Now, he's doing the same in the NFL, getting his Texans off to a 3-1 start despite a new, unheralded quarterback and a team saddled with a monkey on its back.
While it's true that the Texans have had a relatively soft schedule to start the season, beating up on Washington and Oakland and defeating Buffalo, sandwiched by a loss to the Giants, 3-1 is 3-1. We all know how difficult it is to get just one victory in the NFL, let alone three in four tries.
Furthermore, O'Brien is proving he is not a one-dimensional coach. While offense has been his calling card as a head man, it's the defense, led by J.J. Watt, Jadeveon Clowney, Jonathan Joseph, Kareem Jackson and Brian Cushing, that is carrying the load early on. But you have to figure that before long, the offense will only improve, especially with talents like Andre Johnson, DeAndre Hopkins and Arian Foster at his disposal. That's not even counting talented tight end Garrett Graham, nor backup quarterback Ryan Mallett.
Should Fitzpatrick, a savvy veteran, falter, Mallett, a former third-round pick by the Pats and rookie during O'Brien's lone season as New England's offensive coordinator, is waiting in the wings. Mallett should know the offense, and given his pedigree as a highly touted recruit and impressive college signal-caller at both Michigan and Arkansas, there's more talent for O'Brien to build his offense around. But as this quick start shows, O'Brien isn't waiting around to win.
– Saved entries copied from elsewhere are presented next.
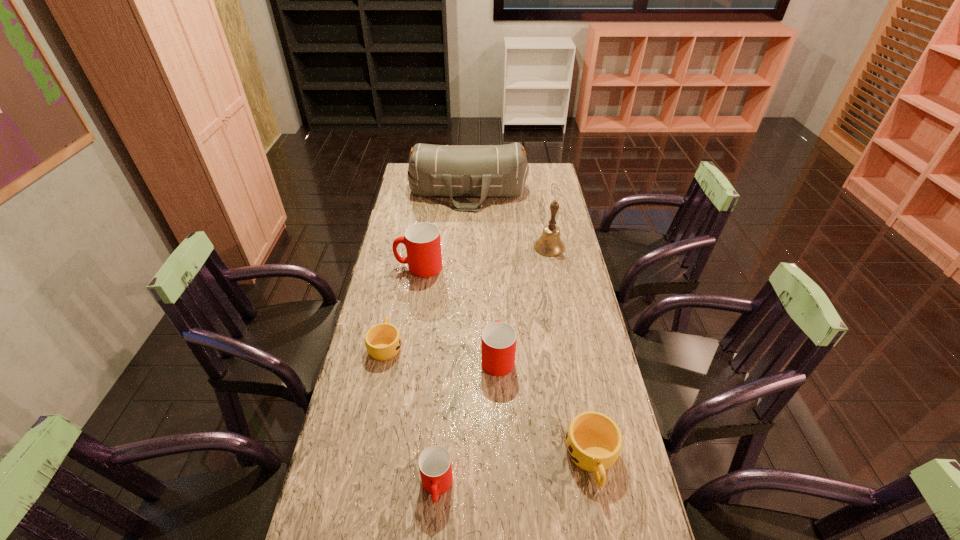 Locate an element on the screen. duffel bag is located at coordinates (483, 171).

I want to click on bell, so click(x=549, y=244).

Locate an element on the screen. Image resolution: width=960 pixels, height=540 pixels. the biggest red cup is located at coordinates 422,240.

In order to click on the fifth shortest object in this screenshot , I will do `click(422, 240)`.

Where is `the fourth cup from left to right`? The height and width of the screenshot is (540, 960). the fourth cup from left to right is located at coordinates (498, 339).

The image size is (960, 540). Find the location of `the rightmost red cup`. the rightmost red cup is located at coordinates (498, 339).

The height and width of the screenshot is (540, 960). I want to click on the third shortest cup, so click(435, 466).

Where is `the third shortest object`? the third shortest object is located at coordinates (435, 466).

Locate an element on the screen. the rightmost cup is located at coordinates (593, 440).

Where is `the sixth tallest object`? This screenshot has width=960, height=540. the sixth tallest object is located at coordinates (593, 440). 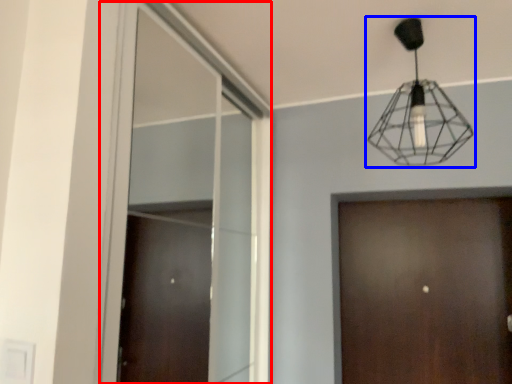 Question: Which object is further to the camera taking this photo, window (highlighted by a red box) or lamp (highlighted by a blue box)?

Choices:
 (A) window
 (B) lamp

Answer: (B) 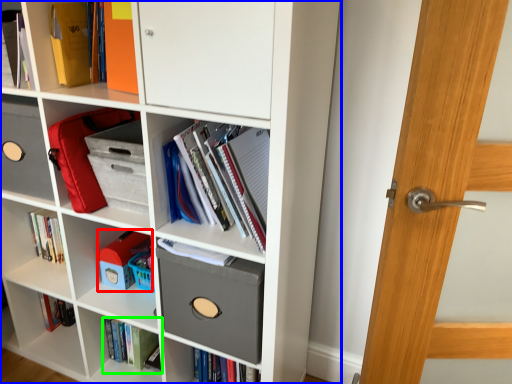 Question: Which object is the closest to the toy (highlighted by a red box)? Choose among these: bookcase (highlighted by a blue box) or book (highlighted by a green box).

Choices:
 (A) bookcase
 (B) book

Answer: (B) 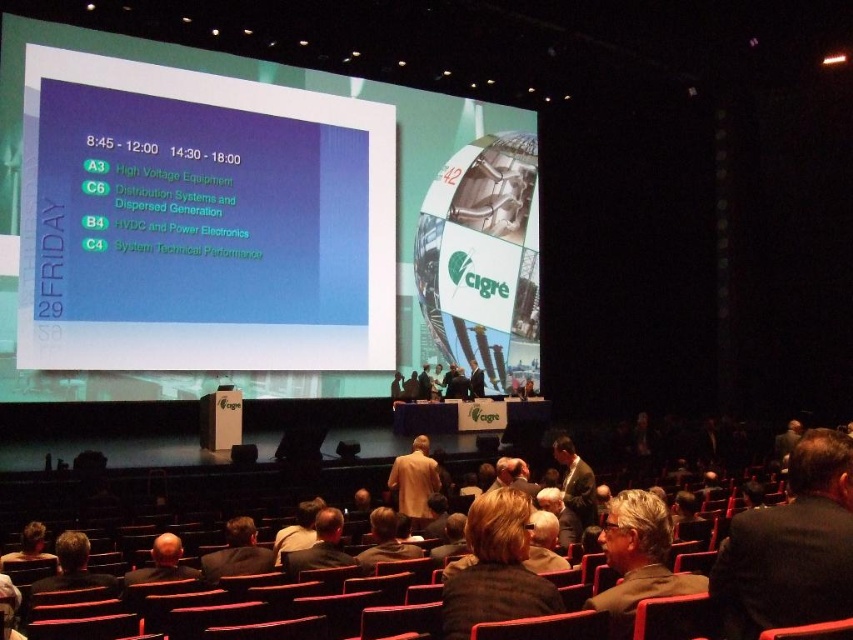 Question: Observing the image, what is the correct spatial positioning of black suit at center in reference to dark brown hair at lower left?

Choices:
 (A) above
 (B) below

Answer: (A)

Question: Among these points, which one is nearest to the camera?

Choices:
 (A) (351, 314)
 (B) (125, 582)
 (C) (314, 524)
 (D) (764, 625)

Answer: (D)

Question: Is dark suit at center thinner than light brown suit at lower right?

Choices:
 (A) yes
 (B) no

Answer: (B)

Question: Which point is closer to the camera taking this photo?

Choices:
 (A) (74, 544)
 (B) (22, 532)
 (C) (628, 592)

Answer: (C)

Question: Is dark suit at center to the left of black suit at center from the viewer's perspective?

Choices:
 (A) no
 (B) yes

Answer: (A)

Question: Which point is closer to the camera?

Choices:
 (A) dark brown hair at lower center
 (B) dark suit at center
 (C) black suit at center

Answer: (B) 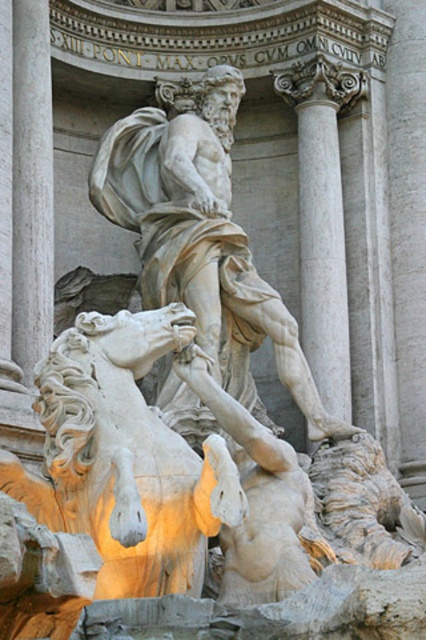 Question: Considering the relative positions of white marble statue at center and white marble column at upper center in the image provided, where is white marble statue at center located with respect to white marble column at upper center?

Choices:
 (A) above
 (B) below

Answer: (B)

Question: Which object is positioned closest to the white marble statue at center?

Choices:
 (A) white marble lion at lower center
 (B) white marble column at upper center

Answer: (B)

Question: Among these objects, which one is nearest to the camera?

Choices:
 (A) white marble statue at center
 (B) white marble lion at lower center
 (C) white marble column at upper center

Answer: (B)

Question: Is white marble lion at lower center thinner than white marble statue at center?

Choices:
 (A) no
 (B) yes

Answer: (B)

Question: Can you confirm if white marble lion at lower center is bigger than white marble statue at center?

Choices:
 (A) no
 (B) yes

Answer: (A)

Question: Which object appears closest to the camera in this image?

Choices:
 (A) white marble column at upper center
 (B) white marble statue at center
 (C) white marble lion at lower center

Answer: (C) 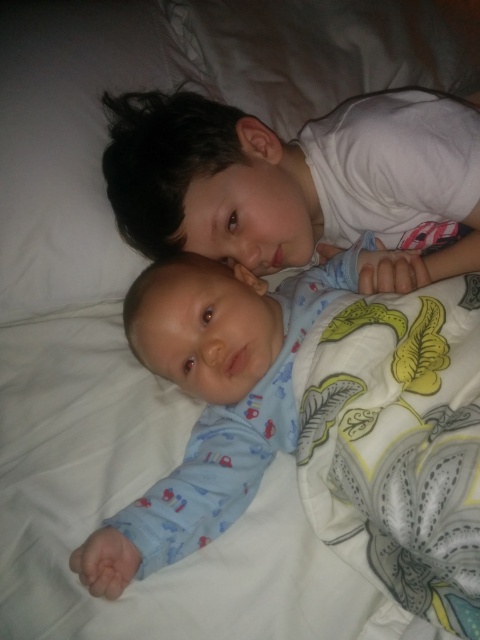 Consider the image. You are a photographer trying to capture a closeup of both the white smooth shirt at upper center and the blue cotton onesie at center. Since you want both to be fully visible in the frame, which clothing item should you focus on first to ensure it stays in the shot?

The white smooth shirt at upper center is not as tall as the blue cotton onesie at center, so you should focus on the blue cotton onesie at center first to ensure it stays in the frame since it is taller.

You are a photographer taking a picture of the two children on the bed. You want to place a small sticker exactly at the point with coordinates point (299, 180). Which object will the sticker be placed on?

The point (299, 180) is on the white smooth shirt at upper center, so the sticker will be placed on the white smooth shirt at upper center.

You are a photographer standing 3 feet away from the bed. You want to take a closeup shot of the white smooth shirt at upper center. Can you reach it with your camera lens without moving closer than your current position?

The distance of white smooth shirt at upper center from viewer is 31.00 inches, which is approximately 2.58 feet. Since you are standing 3 feet away, your camera lens can reach it without moving closer. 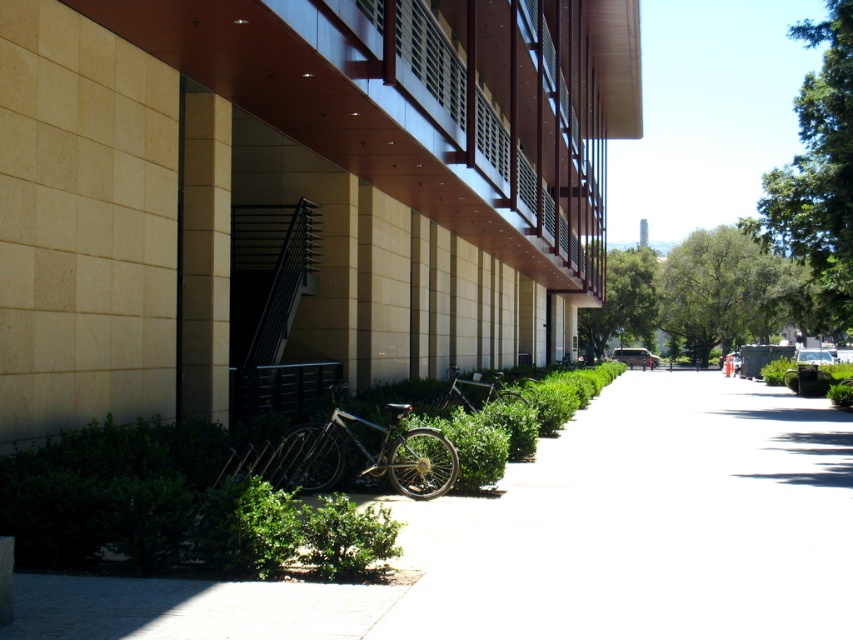 You are a delivery person standing on the white concrete pavement at lower center. You need to place a package on the ground near the shiny metallic bicycle at center. Can you place it directly below the bicycle?

The white concrete pavement at lower center is positioned under the shiny metallic bicycle at center, so yes, you can place the package directly below the bicycle on the white concrete pavement at lower center.

You are standing at the point marked as point [659,524] in the image. What is the object located exactly at this point?

The white concrete pavement at lower center is located exactly at point [659,524]. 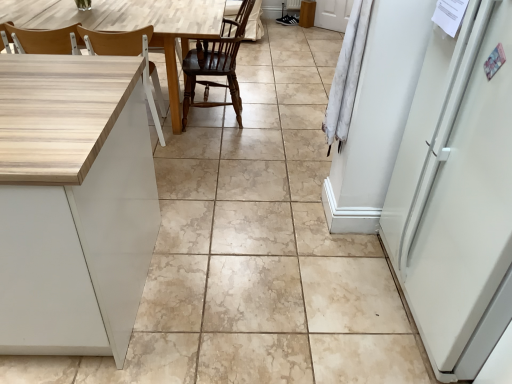 Question: From a real-world perspective, is wooden at left, which appears as the second chair when viewed from the right, physically above dark wood chair at center, which is the first chair from right to left?

Choices:
 (A) yes
 (B) no

Answer: (B)

Question: Considering the relative sizes of wooden at left, which appears as the second chair when viewed from the right, and dark wood chair at center, the second chair from the left, in the image provided, is wooden at left, which appears as the second chair when viewed from the right, smaller than dark wood chair at center, the second chair from the left,?

Choices:
 (A) yes
 (B) no

Answer: (A)

Question: Is wooden at left, the 1th chair viewed from the left, completely or partially outside of dark wood chair at center, which is the first chair from right to left?

Choices:
 (A) no
 (B) yes

Answer: (B)

Question: From the image's perspective, is wooden at left, which appears as the second chair when viewed from the right, under dark wood chair at center, the second chair from the left?

Choices:
 (A) yes
 (B) no

Answer: (A)

Question: Can you confirm if wooden at left, which appears as the second chair when viewed from the right, is positioned to the left of dark wood chair at center, the second chair from the left?

Choices:
 (A) yes
 (B) no

Answer: (A)

Question: In terms of width, does dark wood chair at center, which is the first chair from right to left, look wider or thinner when compared to light wood table at left?

Choices:
 (A) thin
 (B) wide

Answer: (A)

Question: Based on their positions, is dark wood chair at center, the second chair from the left, located to the left or right of light wood table at left?

Choices:
 (A) left
 (B) right

Answer: (B)

Question: From the image's perspective, relative to light wood table at left, is dark wood chair at center, which is the first chair from right to left, above or below?

Choices:
 (A) above
 (B) below

Answer: (B)

Question: Considering the positions of dark wood chair at center, which is the first chair from right to left, and light wood table at left in the image, is dark wood chair at center, which is the first chair from right to left, bigger or smaller than light wood table at left?

Choices:
 (A) big
 (B) small

Answer: (B)

Question: Is wooden at left, the 1th chair viewed from the left, taller or shorter than light wood table at left?

Choices:
 (A) tall
 (B) short

Answer: (A)

Question: Do you think wooden at left, which appears as the second chair when viewed from the right, is within light wood table at left, or outside of it?

Choices:
 (A) outside
 (B) inside

Answer: (B)

Question: Considering their positions, is wooden at left, the 1th chair viewed from the left, located in front of or behind light wood table at left?

Choices:
 (A) behind
 (B) front

Answer: (B)

Question: From a real-world perspective, is wooden at left, the 1th chair viewed from the left, positioned above or below light wood table at left?

Choices:
 (A) above
 (B) below

Answer: (A)

Question: Is wooden at left, which appears as the second chair when viewed from the right, bigger or smaller than dark wood chair at center, which is the first chair from right to left?

Choices:
 (A) small
 (B) big

Answer: (A)

Question: In terms of height, does wooden at left, the 1th chair viewed from the left, look taller or shorter compared to dark wood chair at center, which is the first chair from right to left?

Choices:
 (A) tall
 (B) short

Answer: (B) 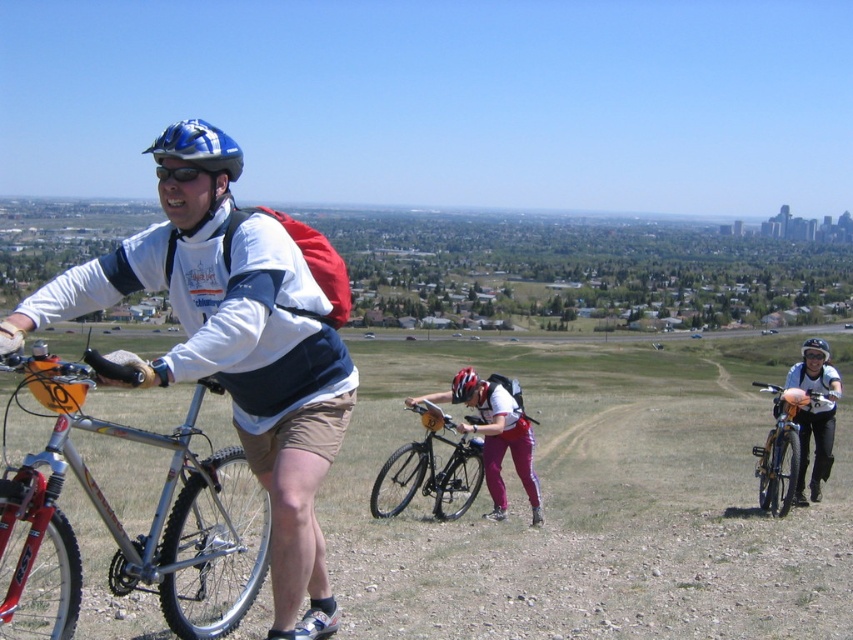 You are a photographer positioned at the base of the hill. You want to capture a photo of the shiny black bicycle at center and the matte black bicycle at right. Which bicycle will appear larger in the photo?

The shiny black bicycle at center will appear larger in the photo because it is located above the matte black bicycle at right, meaning it is closer to the photographer at the base of the hill.

You are trying to decide which object takes up more space in the image. Based on the scene, which one is smaller between the matte black bicycle at right and the shiny black helmet at center?

The matte black bicycle at right occupies less space than the shiny black helmet at center, so the matte black bicycle at right is smaller.

You are a photographer positioned behind the shiny black bicycle at center and want to take a photo of the silver metallic mountain bike at left. Can you see it clearly without moving your position?

The silver metallic mountain bike at left is in front of the shiny black bicycle at center, so yes, you can see it clearly from your current position behind the shiny black bicycle at center. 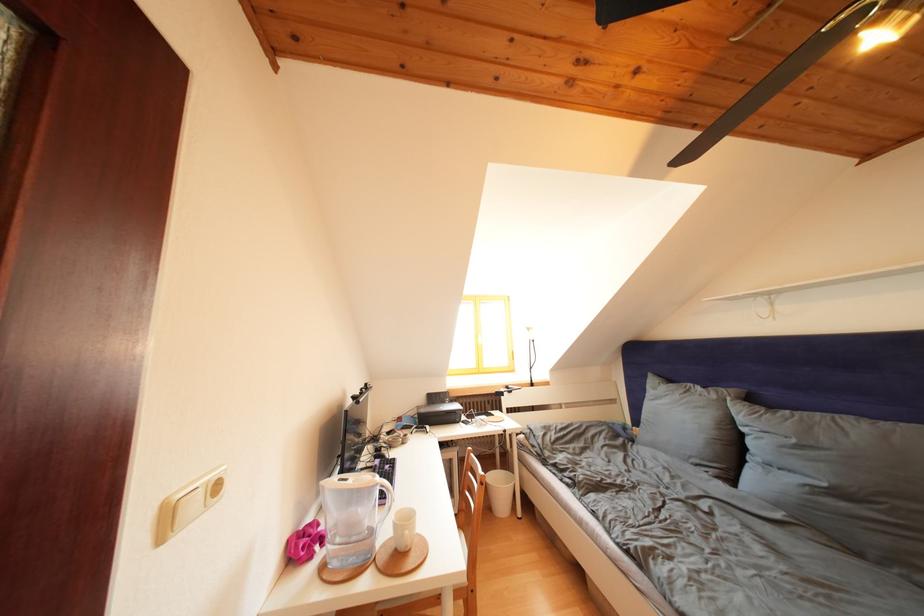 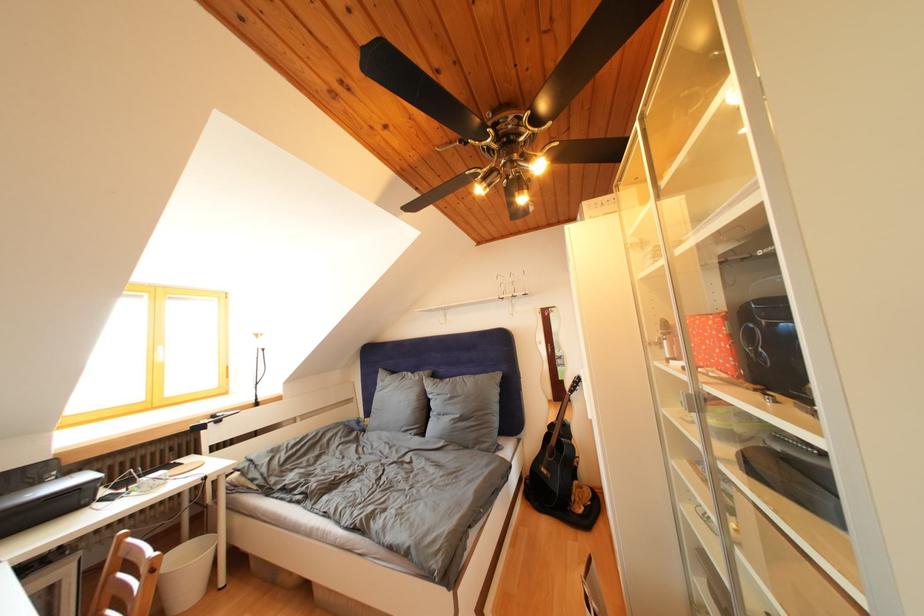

So far, Bill O'Brien has done nothing but impress each and every time he's been given an opportunity. Whether it was becoming an offensive guru in the ACC, orchestrating a new-look New England attack or taking over for a legend amid an ominously dark cloud, BOB has succeeded.
Four games into his NFL tenure, he continues to do the same.
From the moment he turned Matt McGloin into a viable NFL backup, his name was popping up for every vacant job in the National Football League. Now we know why.
Luckily for the Houston Texans, he picked the AFC's Texas team. The rise of Bill O'Brien has helped the Texans rise from the bottom of the league to the top of the AFC South. And BOB just keeps taking advantage of every opportunity he's been afforded.
Maybe it's because Bill O'Brien knows that coaching football pales into comparison to taking care of his son Jack, who suffers from Lissencephaly, a disorder that causes seizures and prevents Jacks from walking, talking, even feeding himself. Or maybe it's because Jack is such an inspiration to him.
No matter the reasons, one thing we do know is Bill O'Brien is one hell of a football coach, as he's showing yet again.